Thoughts from upside down: Fun with AVX and Wordle

A First Attempt - in Kotlin

When the Wordle game first appeared a couple of years ago, I wrote a helper program to do various things, in particular to suggest the best word to try given progress so far in the game. More later on how that works. I wrote the program in the fairly obscure language Kotlin, partly because I like it but also for performance. The "best next word" function potentially requires comparing every word in the dictionary with every other, making for millions of comparisons. The obvious language for this kind of job is Python, but it generates very slow interpreted code - around 100 times slower than native machine code. The absence of strong compile-time typing also makes it painful to work with, for anything longer than a page or so of code.

Kotlin addresses both of these problems. It has strong typing, nicely done so it mostly doesn't get in the way. And it compiles to JVM code, which supposedly is within a factor of 10 of native machine code. It also has an awful, incomprehensible build system, but that didn't matter for this problem since I wasn't planning on generating a stand-alone program. Working within the IDE was fine.

Another advantage of Kotlin is that it very easily supports multi-threaded operation, taking full advantage of a multi-core CPU. The problem lends itself very easily to a highly concurrent implementation. As is well-known, Python's thread support only allows a single thread to run at a time (the dreaded "Global Interpreter Lock").

My Kotlin program worked, but its performance left a lot to be desired. Running the "best word" algorithm at the start of the game, when the number of possibilities is largest, takes about 40 seconds, and that is running on an 18 core system. The htop command shows that every one of the 18 cores is running at 100% for as long as the command takes to complete.

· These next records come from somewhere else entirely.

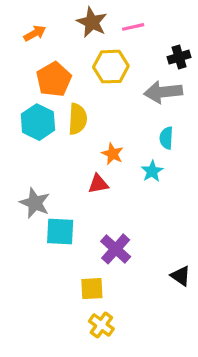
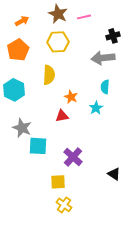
yellow hexagon: (111, 67) -> (58, 42), moved
orange pentagon: (54, 79) -> (18, 50), moved
cyan hexagon: (38, 122) -> (14, 90), moved

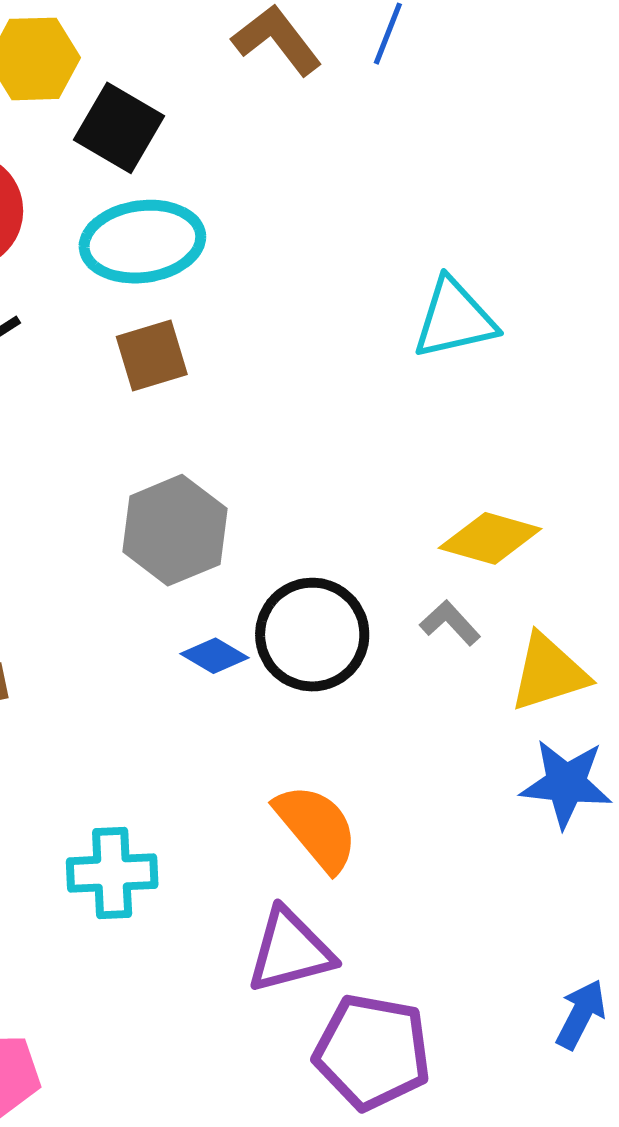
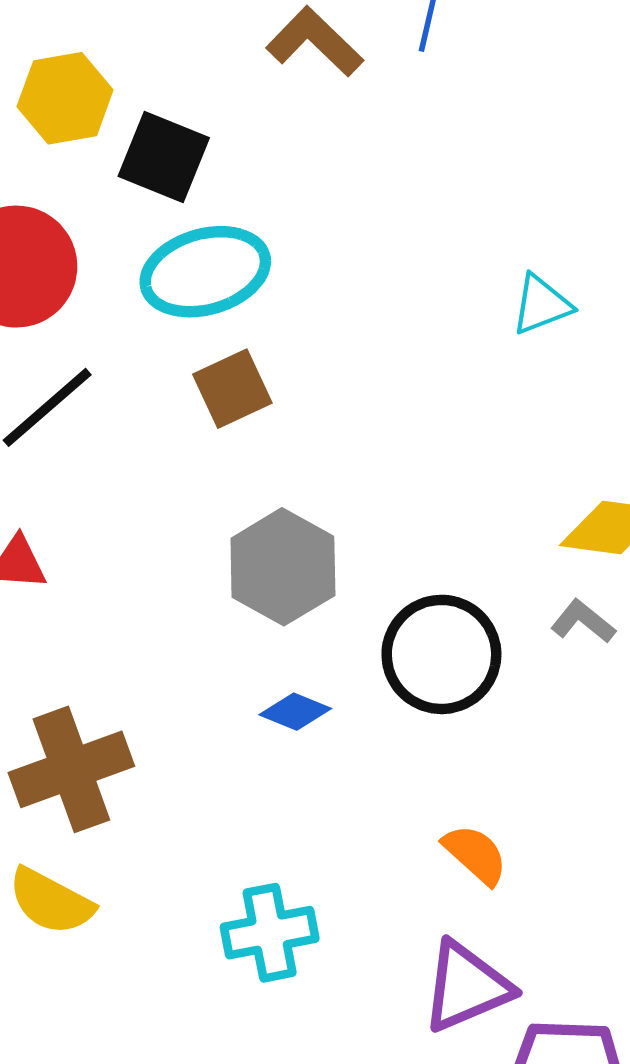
cyan triangle: (454, 319) -> (541, 305), size x0.7
blue diamond: (214, 656) -> (295, 712), moved
orange semicircle: (317, 828) -> (475, 854), size x0.7

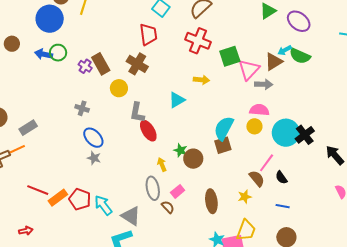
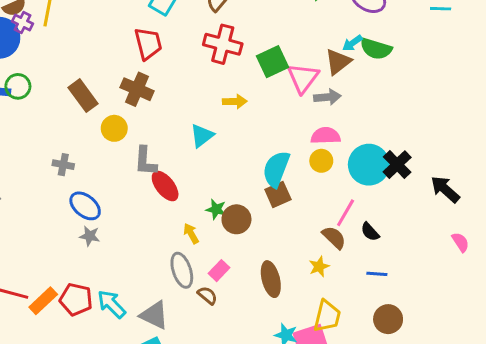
purple cross: (85, 66) -> (23, 23), moved

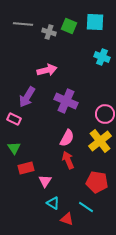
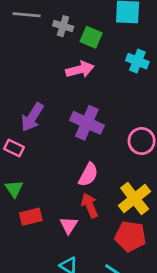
green square: (69, 26) -> (91, 37), moved
pink arrow: (47, 70) -> (80, 69), moved
yellow cross: (100, 141) -> (135, 198), moved
pink triangle: (45, 181) -> (69, 225), moved

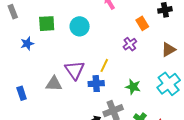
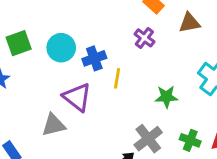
cyan circle: (80, 26) -> (61, 48), moved
brown triangle: (168, 50) -> (189, 23), moved, turned 35
blue cross: (96, 84) -> (94, 58), moved

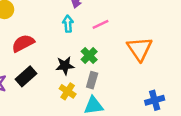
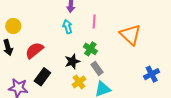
pink line: (100, 24) -> (94, 22), turned -48
gray rectangle: (92, 80) -> (97, 68), turned -40
yellow cross: (68, 91) -> (79, 82), turned 32

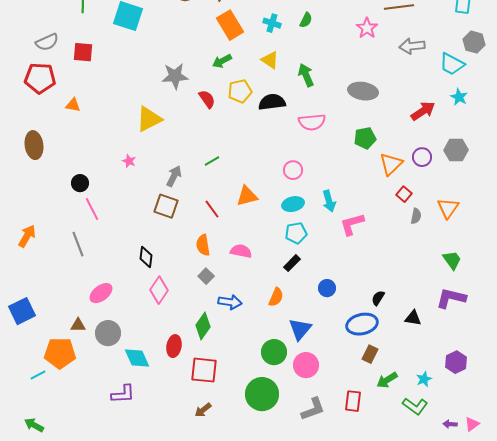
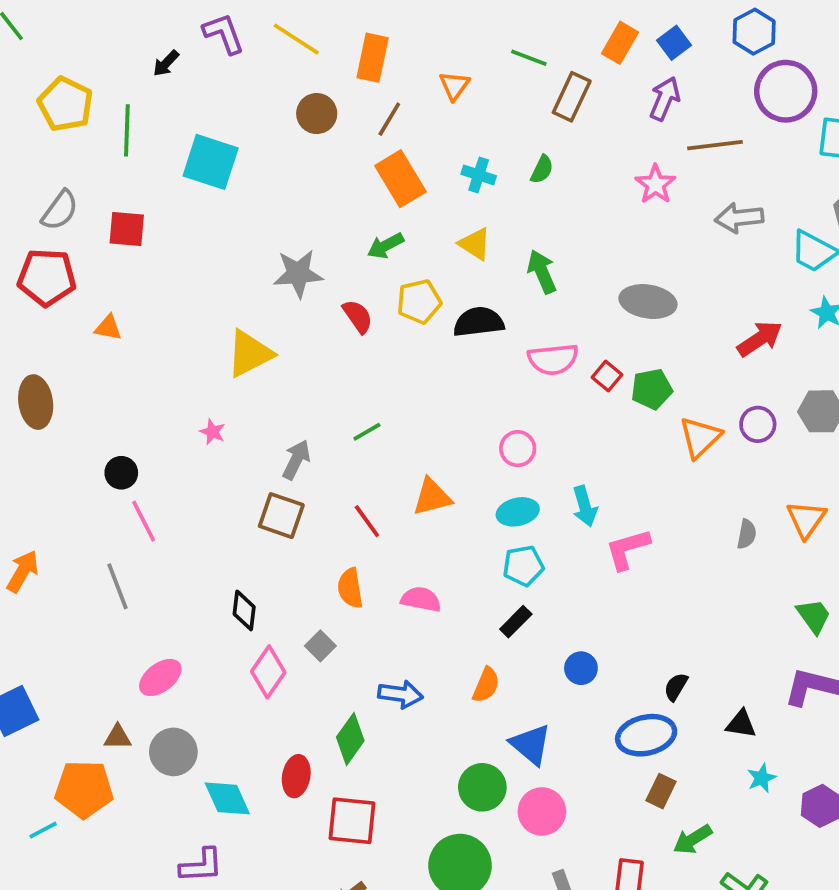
gray semicircle: (47, 42) -> (60, 210), turned -30
red square: (404, 194) -> (607, 376), moved
gray square: (206, 276) -> (320, 646), moved
blue triangle: (300, 329) -> (531, 744), turned -30
cyan star: (424, 379) -> (762, 778), moved

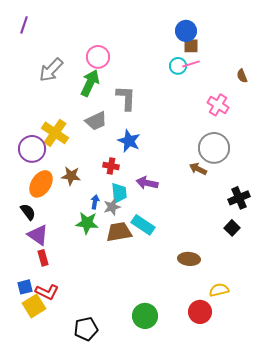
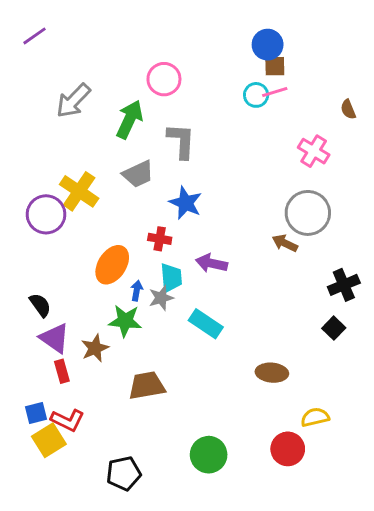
purple line: (24, 25) -> (34, 36), turned 36
pink circle: (98, 57) -> (164, 79), moved
brown star: (71, 176) -> (95, 348), moved, turned -30
orange ellipse: (41, 184) -> (112, 265), moved
brown trapezoid: (119, 232) -> (147, 386), moved

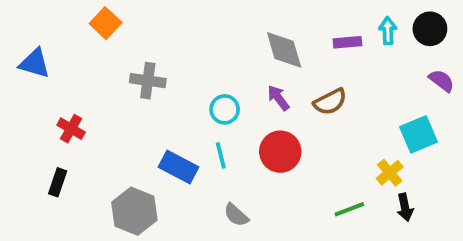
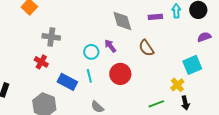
purple semicircle: (441, 81) -> (204, 37), turned -56
purple arrow: (278, 98) -> (110, 46), moved
brown semicircle: (330, 102) -> (146, 48), turned 84
red cross: (71, 129) -> (41, 62), moved

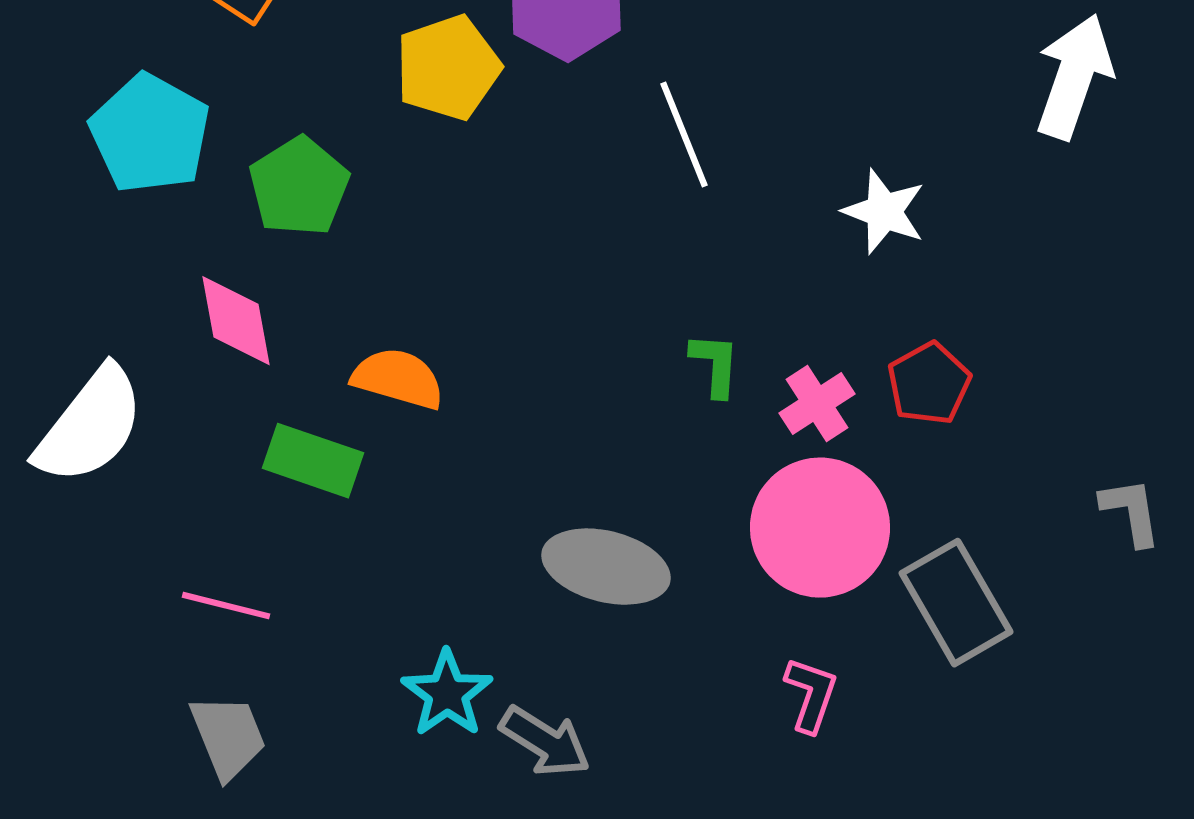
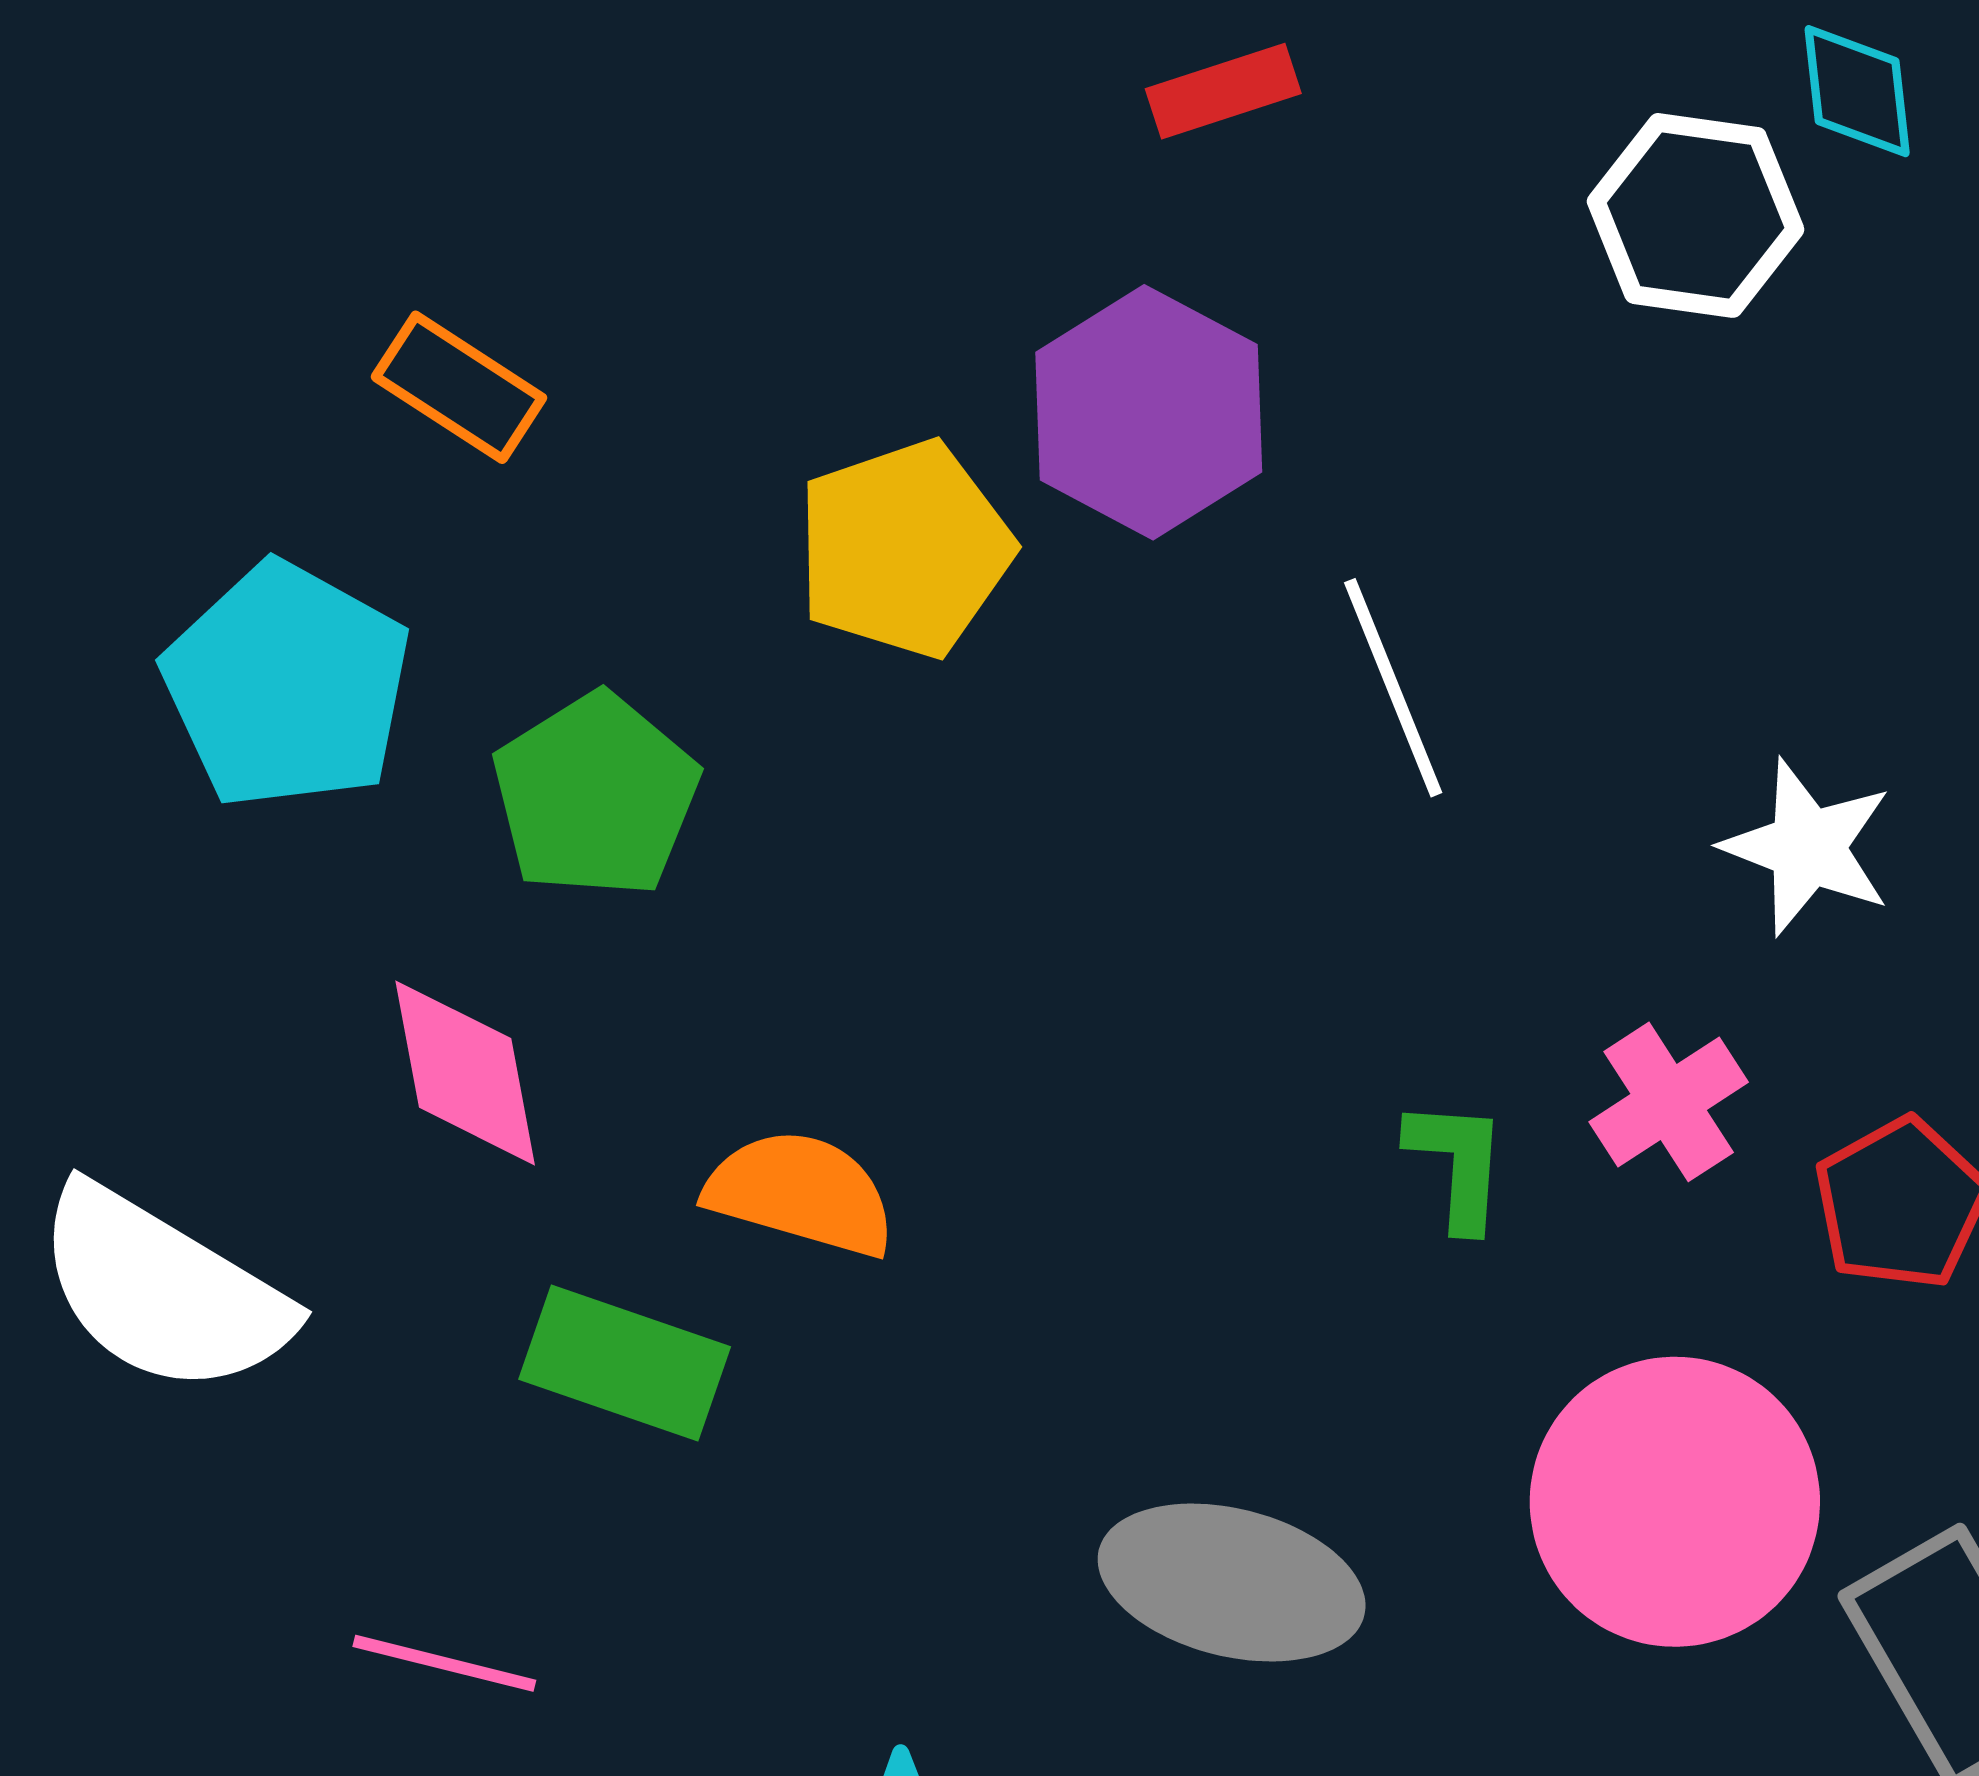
pink cross: (817, 404) -> (1669, 1102), moved
white semicircle: (90, 426) -> (163, 1290), turned 83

At that point the program had served its purpose. It was an interesting exercise in writing functional style code in Kotlin. I'd figured out the fairly complex algorithms for comparing and matching words. I had no real intention of using it to play Wordle anyway.

AVX

AVX, and more specifically AVX512, is the latest stage in the development of so-called vector processing for the Intel/AMD X86 family. (That's no longer quite true, because Intel recently announced further extensions called AVX10 - but it will be a while before you can buy a CPU that implements it).

Vector-processing instructions, or SIMD (Single Instruction Multiple Dispatch), have been around for a couple of decades now, originally called SSE. They have gone through several evolutions. AVX512 provides 512-bit registers which can hold 16 32-bit floating point or integer values. A single instruction can do a simultaneous multiply/add with 16 values. With careful coding to keep the pipeline full, one of these can be executed every clock cycle, so about 50 billion multiply/adds per second. And that's per core - a typical server CPU now has 24 cores, so around 1 trillion operations per second.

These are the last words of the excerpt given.